An appellate court decision about the online biz review site Yelp has many consumers up in arms. A San Francisco court ruled this month that the Yelp has the right, but not the obligation, to charge businesses to push positive reviews up, and negative reviews down. This recent decision by the 9th Circuit Court follows an appeal from a lower court decision that also said, in a nutshell, that Yelp is a commercial for-profit entity that has a right to set a price to display favorable reviews, and that the businesses being reviewed do not have a right to a positive review. While Yelp adamantly maintains that they have never given higher ratings to paying clients (despite much criticism to the contrary from small business owners who say their positive reviews disappeared when they refused to pay Yelp), the decision was viewed as a victory for online review sites like Yelp who may wish to engage in a “pay for play” with small business who pay for preferential treatment.
Critics say such decisions will have a chilling effect on the democratic voice of the web, where even the biggest corporations can’t hide from the “little guy” with a valid complaint to share with anyone who will listen.

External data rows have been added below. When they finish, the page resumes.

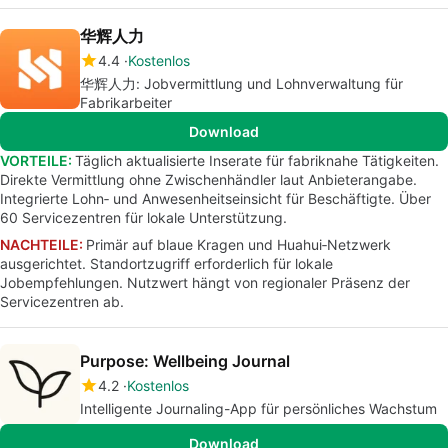
华辉人力
4.4
Kostenlos
华辉人力: Jobvermittlung und Lohnverwaltung für
Fabrikarbeiter
Download
VORTEILE:
Täglich aktualisierte Inserate für fabriknahe Tätigkeiten.
Direkte Vermittlung ohne Zwischenhändler laut Anbieterangabe.
Integrierte Lohn‑ und Anwesenheitseinsicht für Beschäftigte. Über
60 Servicezentren für lokale Unterstützung.
NACHTEILE:
Primär auf blaue Kragen und Huahui‑Netzwerk
ausgerichtet. Standortzugriff erforderlich für lokale
Jobempfehlungen. Nutzwert hängt von regionaler Präsenz der
Servicezentren ab.
Purpose: Wellbeing Journal
4.2
Kostenlos
Intelligente Journaling-App für persönliches Wachstum
Download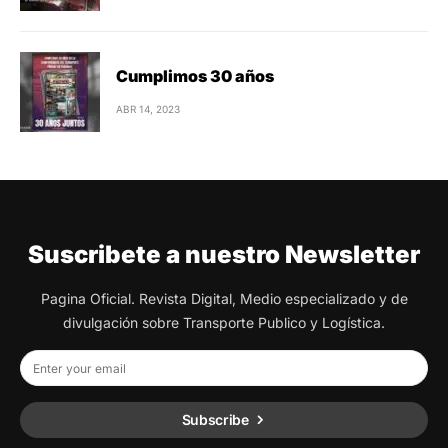
Cumplimos 30 años
ABR 14, 2023
Suscribete a nuestro Newsletter
Pagina Oficial. Revista Digital, Medio especializado y de
divulgación sobre Transporte Publico y Logística.
Subscribe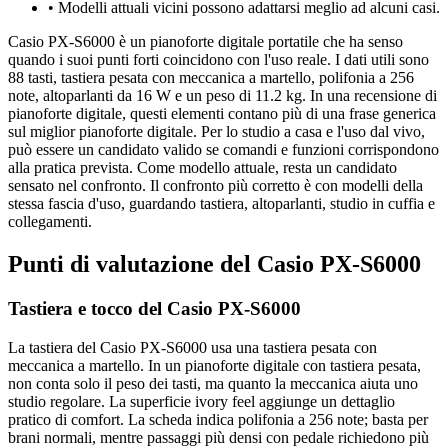
•
Modelli attuali vicini possono adattarsi meglio ad alcuni casi.
Casio PX-S6000 è un pianoforte digitale portatile che ha senso
quando i suoi punti forti coincidono con l'uso reale. I dati utili sono
88 tasti, tastiera pesata con meccanica a martello, polifonia a 256
note, altoparlanti da 16 W e un peso di 11.2 kg. In una recensione di
pianoforte digitale, questi elementi contano più di una frase generica
sul miglior pianoforte digitale. Per lo studio a casa e l'uso dal vivo,
può essere un candidato valido se comandi e funzioni corrispondono
alla pratica prevista. Come modello attuale, resta un candidato
sensato nel confronto. Il confronto più corretto è con modelli della
stessa fascia d'uso, guardando tastiera, altoparlanti, studio in cuffia e
collegamenti.
Punti di valutazione del Casio PX-S6000
Tastiera e tocco del Casio PX-S6000
La tastiera del Casio PX-S6000 usa una tastiera pesata con
meccanica a martello. In un pianoforte digitale con tastiera pesata,
non conta solo il peso dei tasti, ma quanto la meccanica aiuta uno
studio regolare. La superficie ivory feel aggiunge un dettaglio
pratico di comfort. La scheda indica polifonia a 256 note; basta per
brani normali, mentre passaggi più densi con pedale richiedono più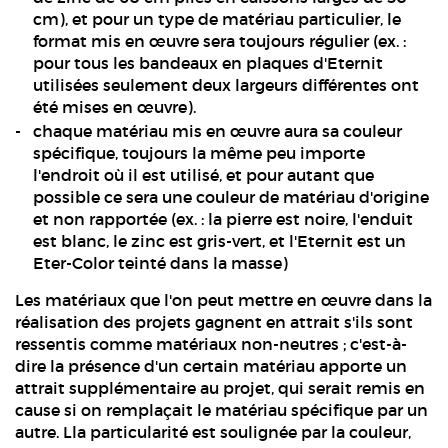
cm), et pour un type de matériau particulier, le
format mis en œuvre sera toujours régulier (ex. :
pour tous les bandeaux en plaques d'Eternit
utilisées seulement deux largeurs différentes ont
été mises en œuvre).
chaque matériau mis en œuvre aura sa couleur
spécifique, toujours la même peu importe
l'endroit où il est utilisé, et pour autant que
possible ce sera une couleur de matériau d'origine
et non rapportée (ex. : la pierre est noire, l'enduit
est blanc, le zinc est gris-vert, et l'Eternit est un
Eter-Color teinté dans la masse)
Les matériaux que l'on peut mettre en œuvre dans la
réalisation des projets gagnent en attrait s'ils sont
ressentis comme matériaux non-neutres ; c'est-à-
dire la présence d'un certain matériau apporte un
attrait supplémentaire au projet, qui serait remis en
cause si on remplaçait le matériau spécifique par un
autre. Lla particularité est soulignée par la couleur,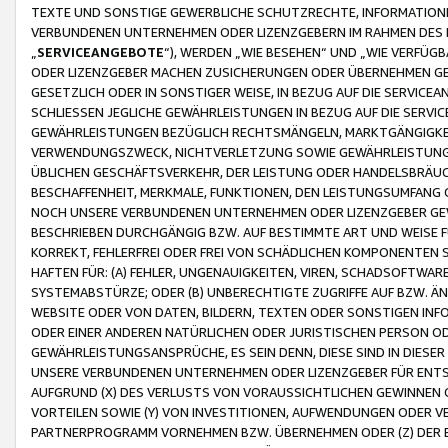
TEXTE UND SONSTIGE GEWERBLICHE SCHUTZRECHTE, INFORMATIONE
VERBUNDENEN UNTERNEHMEN ODER LIZENZGEBERN IM RAHMEN DES
„
SERVICEANGEBOTE
“), WERDEN „WIE BESEHEN“ UND „WIE VERFÜ
ODER LIZENZGEBER MACHEN ZUSICHERUNGEN ODER ÜBERNEHMEN GEW
GESETZLICH ODER IN SONSTIGER WEISE, IN BEZUG AUF DIE SERVI
SCHLIESSEN JEGLICHE GEWÄHRLEISTUNGEN IN BEZUG AUF DIE SERVI
GEWÄHRLEISTUNGEN BEZÜGLICH RECHTSMÄNGELN, MARKTGÄNGIGKEIT
VERWENDUNGSZWECK, NICHTVERLETZUNG SOWIE GEWÄHRLEISTUNGEN 
ÜBLICHEN GESCHÄFTSVERKEHR, DER LEISTUNG ODER HANDELSBRÄUCH
BESCHAFFENHEIT, MERKMALE, FUNKTIONEN, DEN LEISTUNGSUMFANG 
NOCH UNSERE VERBUNDENEN UNTERNEHMEN ODER LIZENZGEBER GEWÄ
BESCHRIEBEN DURCHGÄNGIG BZW. AUF BESTIMMTE ART UND WEISE
KORREKT, FEHLERFREI ODER FREI VON SCHÄDLICHEN KOMPONENTEN
HAFTEN FÜR: (A) FEHLER, UNGENAUIGKEITEN, VIREN, SCHADSOFTW
SYSTEMABSTÜRZE; ODER (B) UNBERECHTIGTE ZUGRIFFE AUF BZW. 
WEBSITE ODER VON DATEN, BILDERN, TEXTEN ODER SONSTIGEN INF
ODER EINER ANDEREN NATÜRLICHEN ODER JURISTISCHEN PERSON OD
GEWÄHRLEISTUNGSANSPRÜCHE, ES SEIN DENN, DIESE SIND IN DIES
UNSERE VERBUNDENEN UNTERNEHMEN ODER LIZENZGEBER FÜR EN
AUFGRUND (X) DES VERLUSTS VON VORAUSSICHTLICHEN GEWINNEN
VORTEILEN SOWIE (Y) VON INVESTITIONEN, AUFWENDUNGEN ODER VE
PARTNERPROGRAMM VORNEHMEN BZW. ÜBERNEHMEN ODER (Z) DER 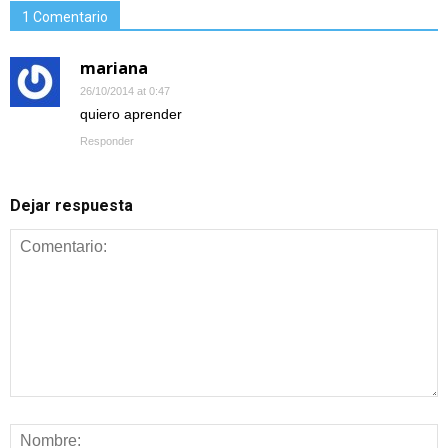
1 Comentario
mariana
26/10/2014 at 0:47
quiero aprender
Responder
Dejar respuesta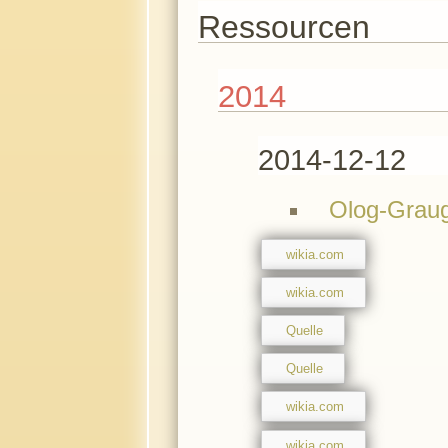
Ressourcen
2014
2014-12-12
Olog-Grau
wikia.com
wikia.com
Quelle
Quelle
wikia.com
wikia.com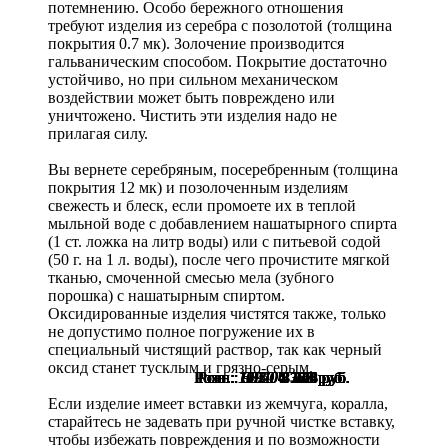
потемнению. Особо бережного отношения
требуют изделия из серебра с позолотой (толщина
покрытия 0.7 мк). Золочение производится
гальваническим способом. Покрытие достаточно
устойчиво, но при сильном механическом
воздействии может быть повреждено или
уничтожено. Чистить эти изделия надо не
прилагая силу.
Вы вернете серебряным, посеребренным (толщина
покрытия 12 мк) и позолоченным изделиям
свежесть и блеск, если промоете их в теплой
мыльной воде с добавлением нашатырного спирта
(1 ст. ложка на литр воды) или с питьевой содой
(50 г. на 1 л. воды), после чего прочистите мягкой
тканью, смоченной смесью мела (зубного
порошка) с нашатырным спиртом.
Оксидированные изделия чистятся также, только
не допустимо полное погружение их в
специальный чистящий раствор, так как черный
оксид станет тусклым и грязно-серым.
Розн.:
Розн.:
Розн.:
Розн.:
Розн.:
Розн.:
Розн.:
Розн.:
Розн.:
Розн.:
Розн.:
Розн.:
Розн.:
10970
10970
10350
11940
11120
5770
6370
6370
6370
6370
6370
9010
9850
4 328
4 778
4 778
4 778
4 778
4 778
6 758
7 388
8 340
8 955
8 228
8 228
7 763
руб.
руб.
руб.
руб.
руб.
руб.
руб.
руб.
руб.
руб.
руб.
руб.
руб.
Если изделие имеет вставки из жемчуга, коралла,
старайтесь не задевать при ручной чистке вставку,
чтобы избежать повреждения и по возможности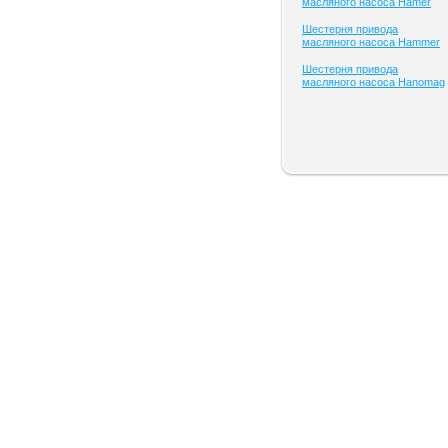
масляного насоса Hamer
Шестерня привода
масляного насоса Hammer
Шестерня привода
масляного насоса Hanomag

The online community provides a massive forum for people with complaints, both legitimate and illegitimate, to voice their displeasure with a company to be heard world-wide. If companies are able to stifle complaining voices of dissent, the story goes, then Big Business will be able to silence complaints by writing a check, while small business will still be subject to having their entire business destroyed by one online bashing from a disgruntled customer.

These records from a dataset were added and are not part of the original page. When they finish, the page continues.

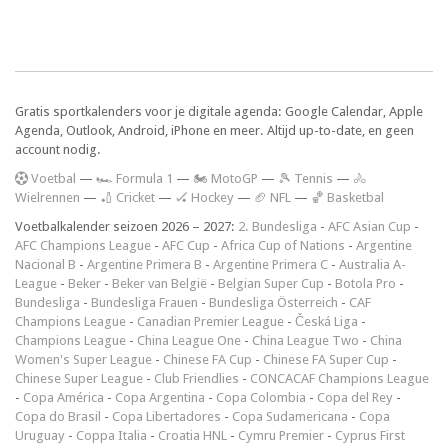
Gratis sportkalenders voor je digitale agenda: Google Calendar, Apple
Agenda, Outlook, Android, iPhone en meer. Altijd up-to-date, en geen
account nodig.
V
oetbal
—
🏎️ Formula 1
—
🏍 MotoGP
—
🎾 Tennis
—
🚴
Wielrennen
—
🏏 Cricket
—
🏑 Hockey
—
🏈 NFL
—
🏀 Basketbal
Voetbalkalender seizoen 2026 – 2027:
2. Bundesliga
-
AFC Asian Cup
-
AFC Champions League
-
AFC Cup
-
Africa Cup of Nations
-
Argentine
Nacional B
-
Argentine Primera B
-
Argentine Primera C
-
Australia A-
League
-
Beker
-
Beker van België
-
Belgian Super Cup
-
Botola Pro
-
Bundesliga
-
Bundesliga Frauen
-
Bundesliga Österreich
-
CAF
Champions League
-
Canadian Premier League
-
Česká Liga
-
Champions League
-
China League One
-
China League Two
-
China
Women's Super League
-
Chinese FA Cup
-
Chinese FA Super Cup
-
Chinese Super League
-
Club Friendlies
-
CONCACAF Champions League
-
Copa América
-
Copa Argentina
-
Copa Colombia
-
Copa del Rey
-
Copa do Brasil
-
Copa Libertadores
-
Copa Sudamericana
-
Copa
Uruguay
-
Coppa Italia
-
Croatia HNL
-
Cymru Premier
-
Cyprus First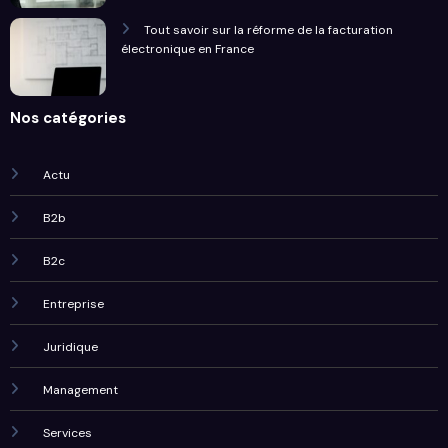
Tout savoir sur la réforme de la facturation
électronique en France
Nos catégories
Actu
B2b
B2c
Entreprise
Juridique
Management
Services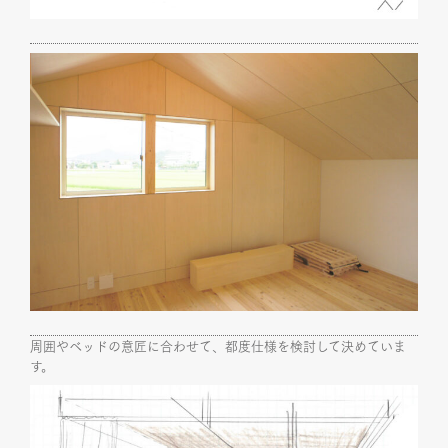
周囲やベッドの意匠に合わせて、都度仕様を検討して決めていま
す。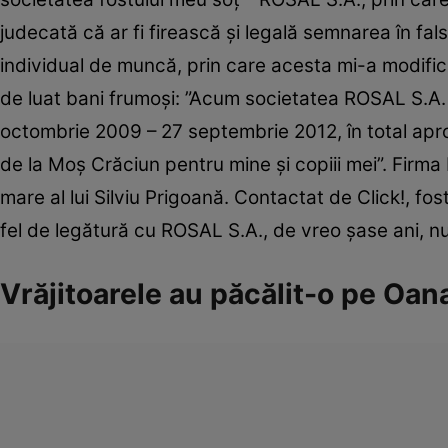
judecată că ar fi firească şi legală semnarea în fal
individual de muncă, prin care acesta mi-a modifica
de luat bani frumoşi: ”Acum societatea ROSAL S.A. v
octombrie 2009 – 27 septembrie 2012, în total ap
de la Moş Crăciun pentru mine şi copiii mei”. Firma
mare al lui Silviu Prigoană. Contactat de Click!, f
fel de legătură cu ROSAL S.A., de vreo şase ani, n
Vrăjitoarele au păcălit-o pe Oa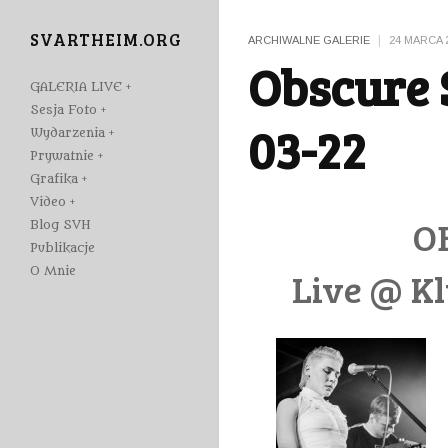
SVARTHEIM.ORG
|
ARCHIWALNE GALERIE
24 MARCA 
Obscure 
GALERIA LIVE
Sesja Foto
03-22
Wydarzenia
Prywatnie
Grafika
Video
O
Blog SVH
Publikacje
O Mnie
Live @ K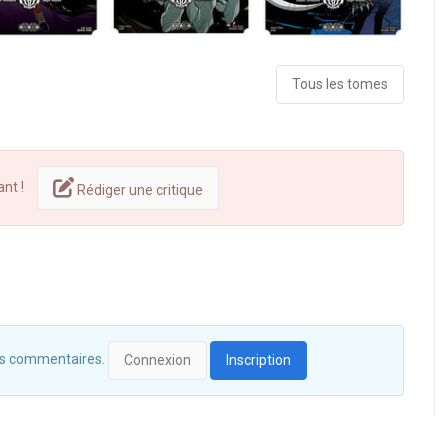
Tous les tomes
ant !
Rédiger une critique
 des commentaires.
Connexion
Inscription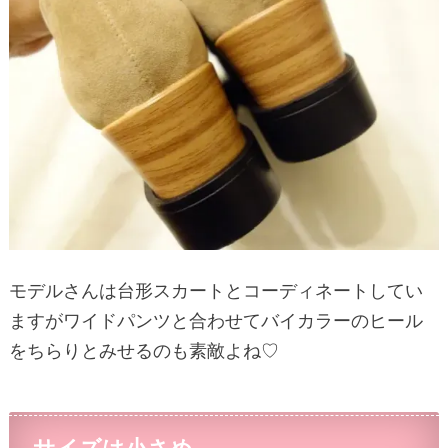
モデルさんは台形スカートとコーディネートしてい
ますがワイドパンツと合わせてバイカラーのヒール
をちらりとみせるのも素敵よね♡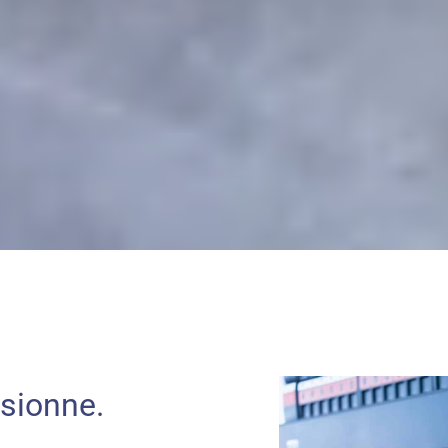
usionne.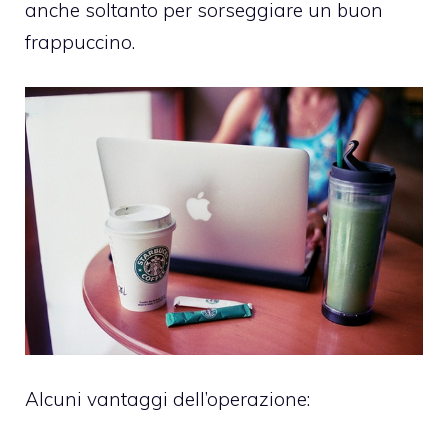
anche soltanto per sorseggiare un buon
frappuccino.
Alcuni vantaggi dell’operazione:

As an attorney, I view the decision by the court largely as one of common sense. While Yelp may protest that they do not engage in the business of sanitizing the reviews of companies who also happen to be paying them a monthly fee, it should come as no surprise that a for-profit business has a legal right to choose what methods are used to determine which reviews are posted on their own site, whether they stand to make a profit or not. Likewise, I don’t think any group of small businesses with a bunch of negative anonymous reviews posted online about them have a right to force any website to only include the “good” ones, under the threat of legal action. That seems to go against the freedom of expression we have come to expect online, maybe even more than any right a company like Yelp has to hide positive reviews unless a business customer pays a fee.

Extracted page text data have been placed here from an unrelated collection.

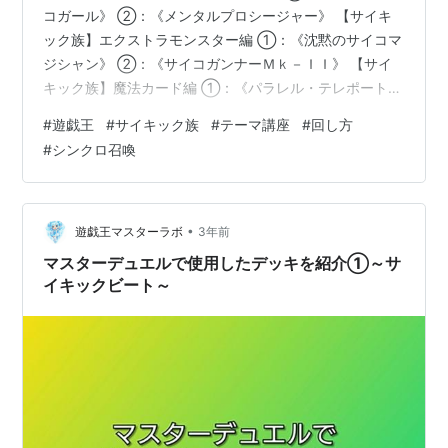
コガール》 ②：《メンタルプロシージャー》 【サイキ
ック族】エクストラモンスター編 ①：《沈黙のサイコマ
ジシャン》 ②：《サイコガンナーＭｋ－ＩＩ》 【サイ
キック族】魔法カード編 ①：《パラレル・テレポート》
②：《テレポート・フュージョン》 新規の【サイキック
#
遊戯王
#
サイキック族
#
テーマ講座
#
回し方
族】カードを使った回し方 ①《メンタルプロシージャ
#
シンクロ召喚
ー》からの動き ②《静寂のサイコガール》からの動き
まとめ 関連記事＆関連商品 どうもハイロンです！ 今回
は「デュエリスト・アドバンス」の【サイキック族】新
規カードの解説や展開例・回し方をテーマ初見者や初心
•
遊戯王マスターラボ
3年前
者の方に向けて紹介します。 【…
マスターデュエルで使用したデッキを紹介①～サ
イキックビート～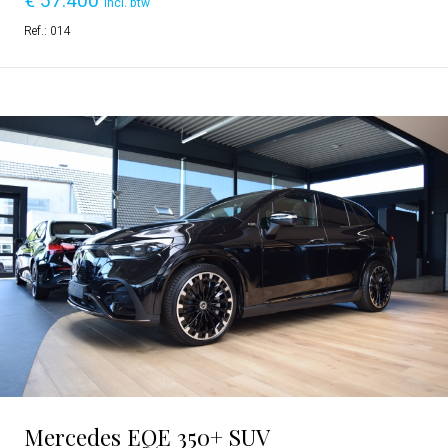
€
57.400
incl. btw
Ref.:
014
Mercedes EQE 350+ SUV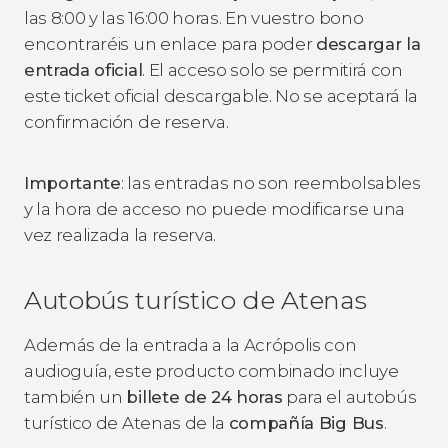
las 8:00 y las 16:00 horas. En vuestro bono
encontraréis un enlace para poder
descargar la
entrada oficial
. El acceso solo se permitirá con
este ticket oficial descargable. No se aceptará la
confirmación de reserva.
Importante
: las entradas no son reembolsables
y la hora de acceso no puede modificarse una
vez realizada la reserva.
Autobús turístico de Atenas
Además de la entrada a la Acrópolis con
audioguía, este producto combinado incluye
también un
billete de 24 horas
para el autobús
turístico de Atenas de la
compañía Big Bus
.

Personally, I take any online review I read (especially from “anonymous” posters that may have a personal vendetta against a business) with a grain of salt, and you should too. For every valid complaint shining light on a bad business practice, there is another anonymous post railing against a business that was actually written by a competitor to the business. You should never put stock into any anonymous review without considering the motives of the person who wrote it, and the motives of the businesses who want it hidden from the light of day.